Afterwards they went to the square in front of the cathedral.They received aerial images from the drones, which provided valuable help to the operation. On the screen, the firefighters were little dots of light moving inside the tower as they tried to save it from the flames. “It was extremely dangerous. But they went in. And they won,” she says.

There were no deaths and only two police officers and a firefighter were slightly injured. Meanwhile Notre-Dame, although damaged, remains standing. Now this nearly 1,000-year-old landmark has become the subject of two debates. The first is whether the fire could have been prevented. Hidalgo says, “it’s too early to say. We know these buildings are vulnerable in general when there is restoration work going on.”

The second debate is how to rebuild it. Macron wants the job done in five years. But is that enough time? “I think so, without a doubt,” says Hidalgo. “Often in these types of situations, the most difficult part is raising funds and having the resources for the reconstruction.” According to the mayor, a few years ago an agreement was signed between the city of Paris, Notre-Dame and the French state, which owns the cathedral, to raise money for renovation work. The project began with €6 million, which was provided in equal parts by the authorities – far less than the €800 million that has been raised so far after the fire. “The national and international solidarity is so great that I think there will be no problem getting the restoration underway,” she says.
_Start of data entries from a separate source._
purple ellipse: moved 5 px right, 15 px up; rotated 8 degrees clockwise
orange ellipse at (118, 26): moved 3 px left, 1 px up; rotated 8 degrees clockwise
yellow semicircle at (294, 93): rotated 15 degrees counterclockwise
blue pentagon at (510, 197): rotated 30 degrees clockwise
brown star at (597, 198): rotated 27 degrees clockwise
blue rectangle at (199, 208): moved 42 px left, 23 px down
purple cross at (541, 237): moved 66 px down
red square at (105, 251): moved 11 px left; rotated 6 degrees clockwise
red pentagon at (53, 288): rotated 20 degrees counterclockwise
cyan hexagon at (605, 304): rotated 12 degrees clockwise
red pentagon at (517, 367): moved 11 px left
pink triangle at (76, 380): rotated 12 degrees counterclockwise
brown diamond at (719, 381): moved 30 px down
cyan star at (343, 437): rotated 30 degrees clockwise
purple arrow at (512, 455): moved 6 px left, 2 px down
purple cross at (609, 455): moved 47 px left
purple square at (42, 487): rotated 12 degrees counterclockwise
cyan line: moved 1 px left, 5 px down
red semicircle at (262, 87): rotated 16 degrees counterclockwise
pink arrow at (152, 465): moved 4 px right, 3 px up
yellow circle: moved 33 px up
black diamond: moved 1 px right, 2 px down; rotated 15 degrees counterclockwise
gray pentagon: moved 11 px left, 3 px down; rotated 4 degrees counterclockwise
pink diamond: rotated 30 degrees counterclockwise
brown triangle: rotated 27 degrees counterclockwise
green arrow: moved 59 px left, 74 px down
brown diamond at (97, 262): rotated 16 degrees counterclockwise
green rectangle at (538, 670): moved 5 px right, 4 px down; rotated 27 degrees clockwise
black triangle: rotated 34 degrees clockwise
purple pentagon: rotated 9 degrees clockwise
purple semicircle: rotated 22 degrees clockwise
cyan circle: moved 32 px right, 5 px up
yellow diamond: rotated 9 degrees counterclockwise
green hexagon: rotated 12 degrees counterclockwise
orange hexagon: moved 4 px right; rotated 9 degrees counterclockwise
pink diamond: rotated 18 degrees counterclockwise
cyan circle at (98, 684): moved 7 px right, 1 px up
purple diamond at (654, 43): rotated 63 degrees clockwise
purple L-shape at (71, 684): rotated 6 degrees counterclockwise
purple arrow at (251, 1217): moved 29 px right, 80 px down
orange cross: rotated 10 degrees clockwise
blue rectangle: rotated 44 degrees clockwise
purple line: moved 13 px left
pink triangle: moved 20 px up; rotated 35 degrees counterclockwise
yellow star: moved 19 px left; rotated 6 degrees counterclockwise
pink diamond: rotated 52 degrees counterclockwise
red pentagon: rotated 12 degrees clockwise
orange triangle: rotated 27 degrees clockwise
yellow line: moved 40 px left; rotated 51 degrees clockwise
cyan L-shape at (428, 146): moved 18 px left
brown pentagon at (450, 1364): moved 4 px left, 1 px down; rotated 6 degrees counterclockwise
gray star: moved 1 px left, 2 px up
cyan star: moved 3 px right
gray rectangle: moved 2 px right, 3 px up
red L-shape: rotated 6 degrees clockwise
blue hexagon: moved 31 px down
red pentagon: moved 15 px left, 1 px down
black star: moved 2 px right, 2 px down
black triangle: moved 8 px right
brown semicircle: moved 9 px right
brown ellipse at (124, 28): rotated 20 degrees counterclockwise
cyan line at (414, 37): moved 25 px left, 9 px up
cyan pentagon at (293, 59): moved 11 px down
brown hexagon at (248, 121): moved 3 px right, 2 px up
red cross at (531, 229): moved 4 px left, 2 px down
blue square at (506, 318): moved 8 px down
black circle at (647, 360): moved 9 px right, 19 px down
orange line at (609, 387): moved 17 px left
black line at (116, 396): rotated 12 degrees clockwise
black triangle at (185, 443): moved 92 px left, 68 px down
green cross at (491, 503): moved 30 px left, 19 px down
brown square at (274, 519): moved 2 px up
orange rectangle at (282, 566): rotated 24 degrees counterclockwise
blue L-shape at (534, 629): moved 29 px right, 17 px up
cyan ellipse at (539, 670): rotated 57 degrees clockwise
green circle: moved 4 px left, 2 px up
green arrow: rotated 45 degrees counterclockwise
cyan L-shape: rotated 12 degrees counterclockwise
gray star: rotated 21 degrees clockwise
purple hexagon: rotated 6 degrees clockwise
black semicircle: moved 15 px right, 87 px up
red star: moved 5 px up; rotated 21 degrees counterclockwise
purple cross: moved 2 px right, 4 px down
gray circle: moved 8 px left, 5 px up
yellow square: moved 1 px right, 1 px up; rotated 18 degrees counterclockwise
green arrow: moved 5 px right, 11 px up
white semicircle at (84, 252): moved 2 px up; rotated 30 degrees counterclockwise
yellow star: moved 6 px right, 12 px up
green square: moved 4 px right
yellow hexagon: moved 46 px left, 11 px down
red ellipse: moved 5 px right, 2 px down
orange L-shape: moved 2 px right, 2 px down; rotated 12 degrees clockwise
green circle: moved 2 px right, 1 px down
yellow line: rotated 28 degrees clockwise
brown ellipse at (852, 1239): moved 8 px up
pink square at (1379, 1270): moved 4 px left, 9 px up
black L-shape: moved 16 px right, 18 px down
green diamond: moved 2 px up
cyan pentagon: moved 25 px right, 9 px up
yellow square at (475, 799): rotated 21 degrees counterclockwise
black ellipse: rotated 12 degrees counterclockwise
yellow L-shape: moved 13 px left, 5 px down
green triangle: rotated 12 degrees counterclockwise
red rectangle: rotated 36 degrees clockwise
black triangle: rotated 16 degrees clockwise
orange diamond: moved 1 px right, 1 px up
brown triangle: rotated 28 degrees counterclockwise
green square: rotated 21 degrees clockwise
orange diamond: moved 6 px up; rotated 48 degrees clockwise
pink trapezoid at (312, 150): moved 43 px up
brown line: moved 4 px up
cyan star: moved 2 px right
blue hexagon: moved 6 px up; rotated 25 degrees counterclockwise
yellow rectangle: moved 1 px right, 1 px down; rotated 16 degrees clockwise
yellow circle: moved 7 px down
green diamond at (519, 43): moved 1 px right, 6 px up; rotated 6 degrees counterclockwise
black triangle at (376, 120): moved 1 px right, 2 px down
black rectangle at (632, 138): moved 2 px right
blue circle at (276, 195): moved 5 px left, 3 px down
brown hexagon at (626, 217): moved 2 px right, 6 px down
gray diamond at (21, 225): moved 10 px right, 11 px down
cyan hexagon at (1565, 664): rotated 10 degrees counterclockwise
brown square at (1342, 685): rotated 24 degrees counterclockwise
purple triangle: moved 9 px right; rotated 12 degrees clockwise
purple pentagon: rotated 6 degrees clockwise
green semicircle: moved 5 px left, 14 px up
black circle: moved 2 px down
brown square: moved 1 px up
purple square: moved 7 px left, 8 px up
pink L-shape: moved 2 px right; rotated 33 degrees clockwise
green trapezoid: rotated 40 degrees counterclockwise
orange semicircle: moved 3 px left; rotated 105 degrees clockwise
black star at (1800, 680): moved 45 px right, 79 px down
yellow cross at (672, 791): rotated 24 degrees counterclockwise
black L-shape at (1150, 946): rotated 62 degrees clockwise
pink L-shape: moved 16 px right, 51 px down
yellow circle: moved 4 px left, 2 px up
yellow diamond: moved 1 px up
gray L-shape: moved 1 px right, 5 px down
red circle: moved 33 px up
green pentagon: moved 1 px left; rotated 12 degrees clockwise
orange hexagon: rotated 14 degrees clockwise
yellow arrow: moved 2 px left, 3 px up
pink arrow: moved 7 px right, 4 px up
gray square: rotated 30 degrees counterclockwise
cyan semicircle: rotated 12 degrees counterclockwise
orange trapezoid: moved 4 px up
Notre-Dame is perhaps the mother of all churches, a world reference, like Bethlehem

Paris Mayor Anne Hidalgo

Hidalgo, considered one of the most relevant Socialist politicians in France today, is aware of the criticism against the billionaires who have donated tens of millions of euros to rebuild Notre-Dame. But she does not share them. “They know I am in favor of redistribution policies and that I am a social-democrat who believes we live in a country and in a Europe where there is not enough social justice,” she says. “But I also think it is important that the people with the most means, the large fortunes of France and the world, are deciding to contribute.”

“You know what?” she asks. “I think it is history and heritage that unite us. In the defense of heritage there are humanist values at play, and if they are expressed this way, all the better.”

Paris tugs at the heartstrings of the world. And so does Notre-Dame, a Catholic temple which has remained an undisputed symbol of the French capital, in a country where Catholicism is in crisis and there is a strict separation of the church and state. “The role of religious and political powers in France are very clear. And today the power of Notre-Dame goes beyond the religious,” says Hidalgo. “It is perhaps the mother of all churches, a world reference, like Bethlehem, the Church of the Holy Sepulchre and Rome. But more than that, it is a monument and a place that belongs to  everyone who loves Paris and loves this story.”

Hidalgo is not surprised that sales of The Hunchback of Notre-Dame, the book that helped build the myth of the cathedral, have skyrocketed. “It is [Victor Hugo] who turned this story into our story.”

English version by Melissa Kitson.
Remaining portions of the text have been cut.